Nothing special in this recipe. Elbow macaroni, ground beef, tomatoes and mushroom soup. Bind it all together with some cheese and how can that be bad.
Chop your onion and then saute it in a little bit of olive oil.
Then brown your ground beef with the onion.
While the ground beef and onion are cooking, cook your elbow mac according to the pkg directions.
Drain your ground beef well.
Drain your macaroni well too.
I have this big bowl that I use mainly for this recipe. Dump your macaroni in the bowl. It will be hot so be careful.
Add one can of cream of mushroom soup. I always use Healthy request version of the Campbell's soups. They just don't seem as salty.
Add a small can of tomatoes. These just happen to be ones that my mother canned but you can use store bought tomatoes about 2 cups.
Mix all those up well. Make sure the pasta is coated well.
Add about a teaspoon of seasoning salt. Pepper to taste.
Dump the ground beef and onion mixture to the noodle mixture.
Stir well.
Add a cup or so of cheese. You can use any cheese that you like and as much as you like. You are also going to add some to the top of the casserole during the cooking stage.
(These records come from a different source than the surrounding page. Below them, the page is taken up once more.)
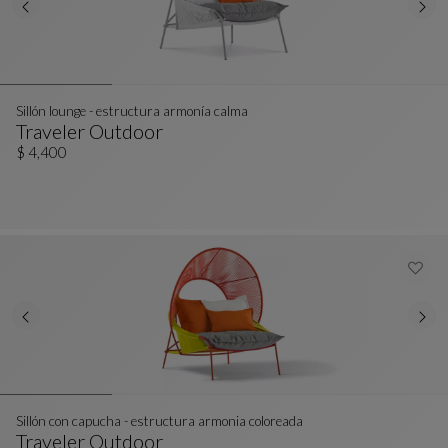
Sillón lounge - estructura armonía calma
Traveler Outdoor
Sillón Lounge - Estructura Armonía Calma
Ver Descripción Completa
$ 4,400
Sillón con capucha - estructura armonia coloreada
Traveler Outdoor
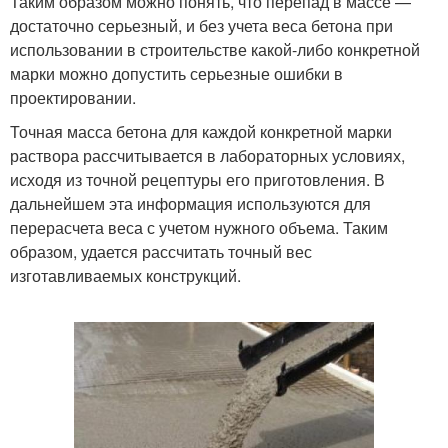
Таким образом можно понять, что перепад в массе —
достаточно серьезный, и без учета веса бетона при
использовании в строительстве какой-либо конкретной
марки можно допустить серьезные ошибки в
проектировании.
Точная масса бетона для каждой конкретной марки
раствора рассчитывается в лабораторных условиях,
исходя из точной рецептуры его приготовления. В
дальнейшем эта информация используются для
перерасчета веса с учетом нужного объема. Таким
образом, удается рассчитать точный вес
изготавливаемых конструкций.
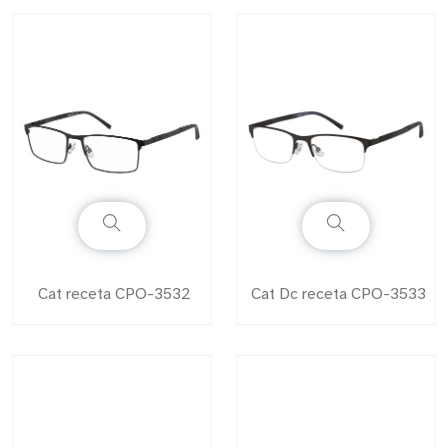
Cat receta CPO-3532
Cat Dc receta CPO-3533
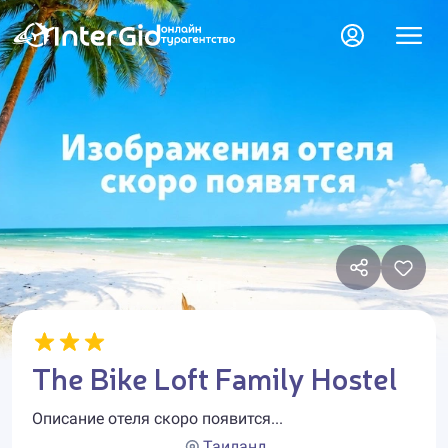
The Bike Loft Family Hostel
Описание отеля скоро появится...
Таиланд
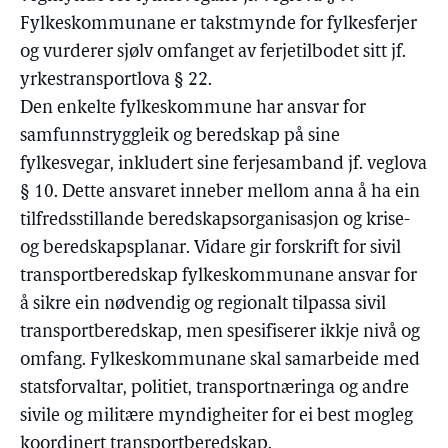
Fylkeskommunane er takstmynde for fylkesferjer
og vurderer sjølv omfanget av ferjetilbodet sitt jf.
yrkestransportlova § 22.
Den enkelte fylkeskommune har ansvar for
samfunnstryggleik og beredskap på sine
fylkesvegar, inkludert sine ferjesamband jf. veglova
§ 10. Dette ansvaret inneber mellom anna å ha ein
tilfredsstillande beredskapsorganisasjon og krise-
og beredskapsplanar. Vidare gir forskrift for sivil
transportberedskap fylkeskommunane ansvar for
å sikre ein nødvendig og regionalt tilpassa sivil
transportberedskap, men spesifiserer ikkje nivå og
omfang. Fylkeskommunane skal samarbeide med
statsforvaltar, politiet, transportnæringa og andre
sivile og militære myndigheiter for ei best mogleg
koordinert transportberedskap.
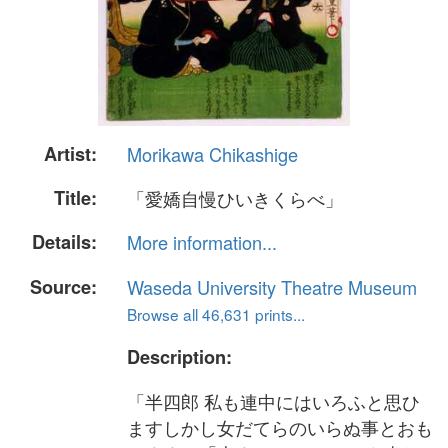
Artist:
Morikawa Chikashige
Title:
「愛嬌自慢ひいきくらべ」
Details:
More information...
Source:
Waseda University Theatre Museum
Browse all 46,631 prints...
Description:
「半四郎 私も連中にはいろふと思ひ
ますしかし女だてらのいらぬ事とおも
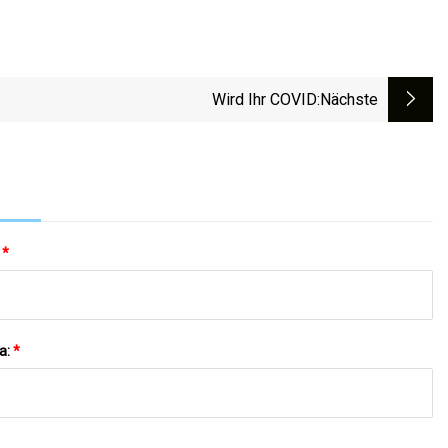
Wird Ihr COVID
:nächste
:
*
a:
*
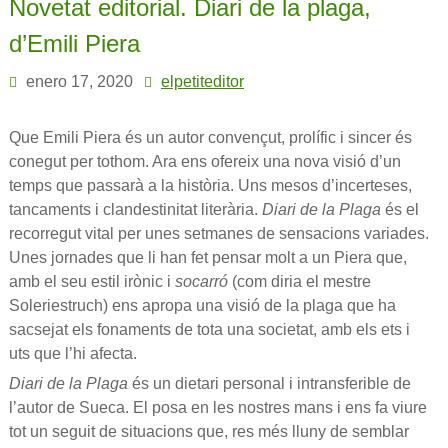
Novetat editorial. Diari de la plaga,
d’Emili Piera
enero 17, 2020
elpetiteditor
Que Emili Piera és un autor convençut, prolífic i sincer és
conegut per tothom. Ara ens ofereix una nova visió d’un
temps que passarà a la història. Uns mesos d’incerteses,
tancaments i clandestinitat literària.
Diari de la Plaga
és el
recorregut vital per unes setmanes de sensacions variades.
Unes jornades que li han fet pensar molt a un Piera que,
amb el seu estil irònic i
socarró
(com diria el mestre
Soleriestruch) ens apropa una visió de la plaga que ha
sacsejat els fonaments de tota una societat, amb els ets i
uts que l’hi afecta.
Diari de la Plaga
és un dietari personal i intransferible de
l’autor de Sueca. El posa en les nostres mans i ens fa viure
tot un seguit de situacions que, res més lluny de semblar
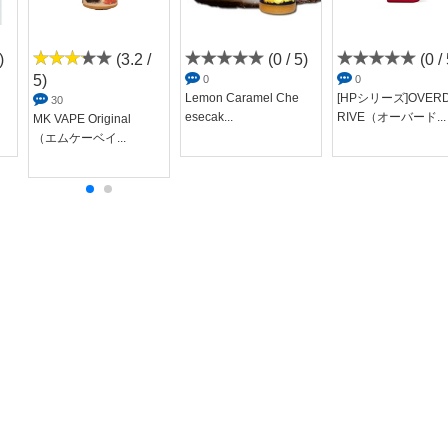
)
(3.2 /
(0 / 5)
(0 / 
5)
0
0
Lemon Caramel Che
[HPシリーズ]OVER
30
esecak...
RIVE（オーバード...
MK VAPE Original
（エムケーベイ...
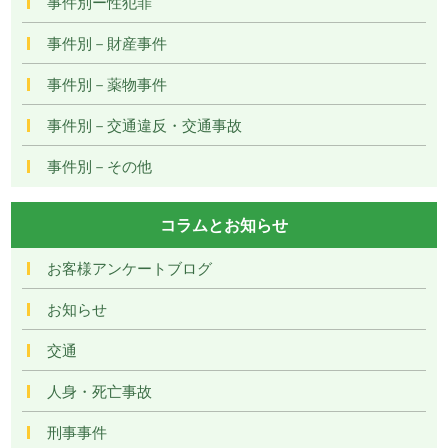
事件別ー性犯罪
事件別－財産事件
事件別－薬物事件
事件別－交通違反・交通事故
事件別－その他
コラムとお知らせ
お客様アンケートブログ
お知らせ
交通
人身・死亡事故
刑事事件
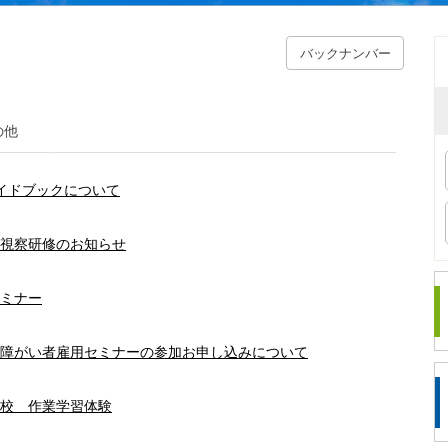
バックナンバー
の他
イドブックについて
視察研修のお知らせ
ミナー
障がい者雇用セミナーの参加お申し込みについて
校 作業学習体験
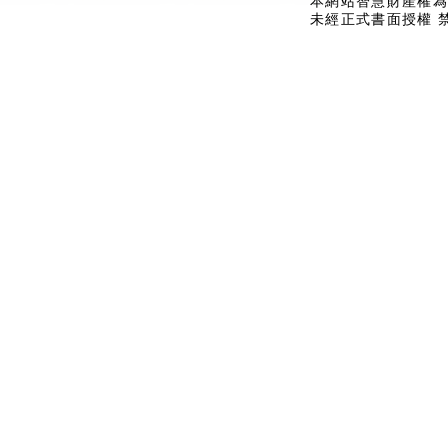
本網站智慧財產權為
未經正式書面授權 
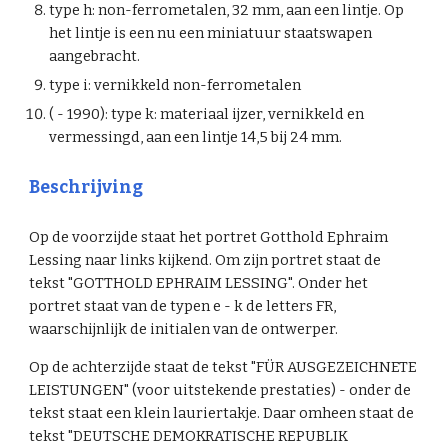
type h:
non-ferrometalen, 32 mm, aan een lintje
. Op
het lintje is een nu een miniatuur staatswapen
aangebracht.
type i: vernikkeld non-ferrometalen
( - 1990): type k: materiaal ijzer, vernikkeld en
vermessingd, aan een lintje 14,5 bij 24 mm.
Beschrijving
Op de voorzijde staat het portret
Gotthold Ephraim
Lessing naar links kijkend. Om zijn p
ortret staat de
tekst "
GOTTHOLD EPHRAIM LESSING". Onder
het
portret staat van de typen e - k de letters FR,
waarschijnlijk de initialen van de ontwerper.
Op de achterzijde staat de tekst "FÜR AUSGEZEICHNETE
LEISTUNGEN" (voor uitstekende prestaties) - onder de
tekst staat een klein lauriertakje. Daar omheen staat de
tekst "DEUTSCHE DEMOKRATISCHE REPUBLIK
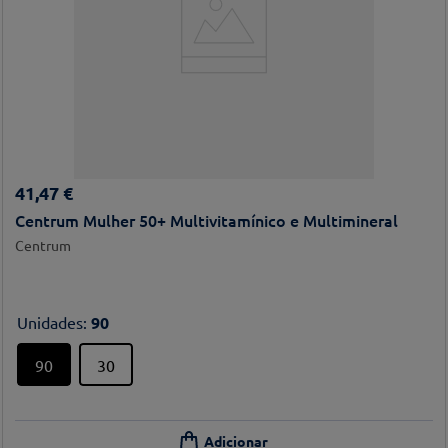
41
,
47
€
Centrum Mulher 50+ Multivitamínico e Multimineral
Centrum
Unidades
:
90
90
30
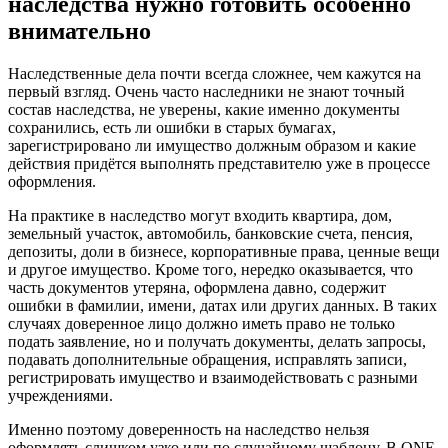
наследства нужно готовить особенно
внимательно
Наследственные дела почти всегда сложнее, чем кажутся на
первый взгляд. Очень часто наследники не знают точный
состав наследства, не уверены, какие именно документы
сохранились, есть ли ошибки в старых бумагах,
зарегистрировано ли имущество должным образом и какие
действия придётся выполнять представителю уже в процессе
оформления.
На практике в наследство могут входить квартира, дом,
земельный участок, автомобиль, банковские счета, пенсия,
депозиты, доли в бизнесе, корпоративные права, ценные вещи
и другое имущество. Кроме того, нередко оказывается, что
часть документов утеряна, оформлена давно, содержит
ошибки в фамилии, имени, датах или других данных. В таких
случаях доверенное лицо должно иметь право не только
подать заявление, но и получать документы, делать запросы,
подавать дополнительные обращения, исправлять записи,
регистрировать имущество и взаимодействовать с разными
учреждениями.
Именно поэтому доверенность на наследство нельзя
оформлять слишком узко или по случайному шаблону. В ONE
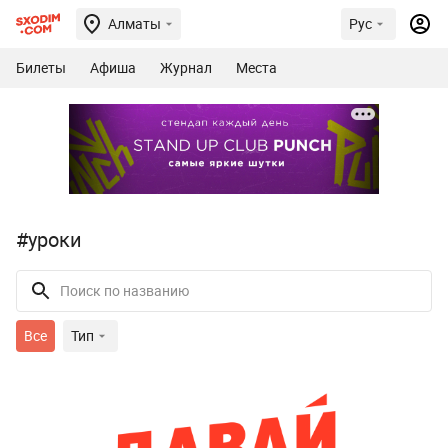
Алматы
Рус
Билеты
Афиша
Журнал
Места
#уроки
Все
Тип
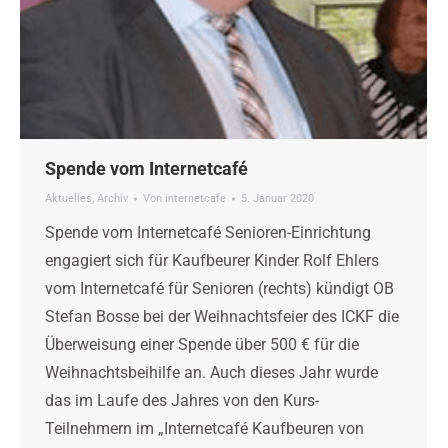
Spende vom Internetcafé
Aktuelles
,
Archiv
Von
internetcafe
5. Januar 2020
Spende vom Internetcafé Senioren-Einrichtung
engagiert sich für Kaufbeurer Kinder Rolf Ehlers
vom Internetcafé für Senioren (rechts) kündigt OB
Stefan Bosse bei der Weihnachtsfeier des ICKF die
Überweisung einer Spende über 500 € für die
Weihnachtsbeihilfe an. Auch dieses Jahr wurde
das im Laufe des Jahres von den Kurs-
Teilnehmern im „Internetcafé Kaufbeuren von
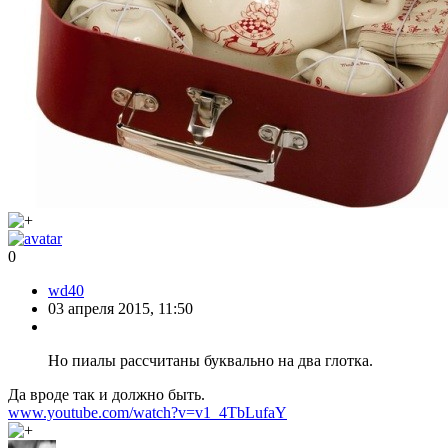
0
wd40
03 апреля 2015, 11:50
Но пиалы рассчитаны буквально на два глотка.
Да вроде так и должно быть.
www.youtube.com/watch?v=v1_4TbLufaY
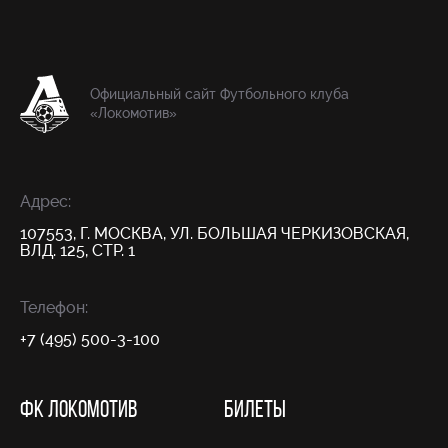
Официальный сайт Футбольного клуба
«Локомотив»
Адрес:
107553, Г. МОСКВА, УЛ. БОЛЬШАЯ ЧЕРКИЗОВСКАЯ,
ВЛД. 125, СТР. 1
Телефон:
+7 (495) 500-3-100
ФК ЛОКОМОТИВ
БИЛЕТЫ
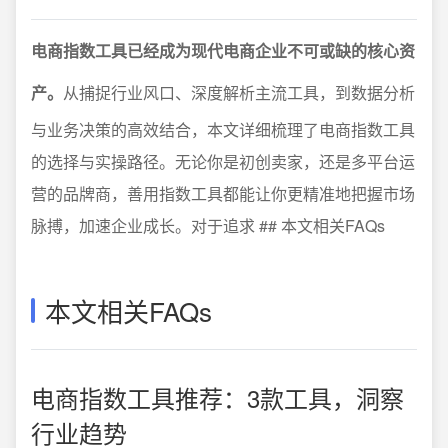
电商指数工具已经成为现代电商企业不可或缺的核心资
产。
从捕捉行业风口、深度解析主流工具，到数据分析
与业务决策的高效结合，本文详细梳理了电商指数工具
的选择与实操路径。无论你是初创卖家，还是多平台运
营的品牌商，善用指数工具都能让你更精准地把握市场
脉搏，加速企业成长。对于追求 ## 本文相关FAQs
本文相关FAQs
电商指数工具推荐：3款工具，洞察
行业趋势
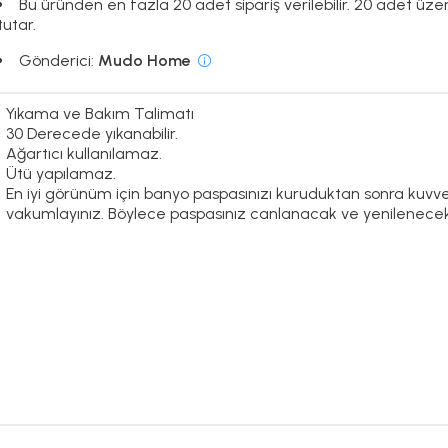
Bu üründen en fazla 20 adet sipariş verilebilir. 20 adet üze
tutar.
Gönderici:
Mudo Home
Yıkama ve Bakım Talimatı
30 Derecede yıkanabilir.
Ağartıcı kullanılamaz.
Ütü yapılamaz.
En iyi görünüm için banyo paspasınızı kuruduktan sonra kuvvetli
vakumlayınız. Böylece paspasınız canlanacak ve yenilenecekt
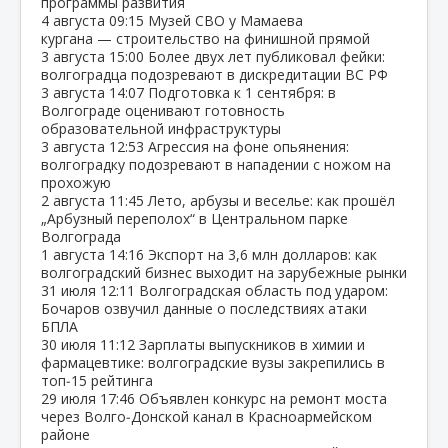
программы развития
4 августа
09:15
Музей СВО у Мамаева
кургана — строительство на финишной прямой
3 августа
15:00
Более двух лет публиковал фейки:
волгоградца подозревают в дискредитации ВС РФ
3 августа
14:07
Подготовка к 1 сентября: в
Волгограде оценивают готовность
образовательной инфраструктуры
3 августа
12:53
Агрессия на фоне опьянения:
волгоградку подозревают в нападении с ножом на
прохожую
2 августа
11:45
Лето, арбузы и веселье: как прошёл
„Арбузный переполох“ в Центральном парке
Волгограда
1 августа
14:16
Экспорт на 3,6 млн долларов: как
волгоградский бизнес выходит на зарубежные рынки
31 июля
12:11
Волгоградская область под ударом:
Бочаров озвучил данные о последствиях атаки
БПЛА
30 июля
11:12
Зарплаты выпускников в химии и
фармацевтике: волгоградские вузы закрепились в
топ‑15 рейтинга
29 июля
17:46
Объявлен конкурс на ремонт моста
через Волго‑Донской канал в Красноармейском
районе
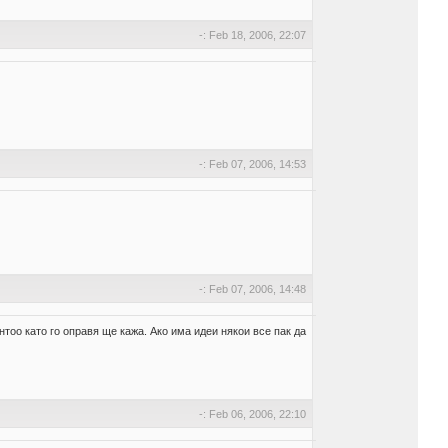
-: Feb 18, 2006, 22:07
-: Feb 07, 2006, 14:53
-: Feb 07, 2006, 14:48
тоо като го оправя ще кажа. Ако има идеи някои все пак да
-: Feb 06, 2006, 22:10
Transfer to a sprayed casserole dish. Then place in a preheated 350 oven for about 20-25 minutes. If you make this ahead of time and let it sit for a while before you cook you might need to cook a little longer but if everything is still really hot not as long.
Take it out of the oven. It will be a little brown on top.
Now add the wonderful cheese on top. Cover it good. Place it back in the oven for about 5 minutes or so until the cheese is nice and bubbly. I like to turn on the broil for a minute or two to get it a little brown.
Fresh out of the oven.
I always serve this with black eyed peas because my mother did. It is good reheated for leftovers.
I just had to share a picture of my blue bird that I saw this morning at my bird bath. They are so pretty and they like to nest in my blue bird box but I don't usually get a nice close up of them.
Beefy Noodle Casserole Recipe
1 lb ground beef
1 medium onion chopped
1 box elbow macaroni cooked per pkg directions
1 can cream of mushroom soup
1 small can or 2 c tomatoes
cheese
1 teaspoon seasoning salt
pepper to taste
Brown ground beef and onion in a little olive oil. Drain well. Cook pasta, drain well. Mix pasta, cream of mushroom soup, tomatoes, seasoning salt and pepper. Add the ground beef and onions. Add one cup cheese. Mix well. Place in a sprayed casserole dish. Place in a preheated 350 oven for 20-25 minutes. Remove and add cheese to cover. Place back in oven for 5-6 minutes until golden and bubbly.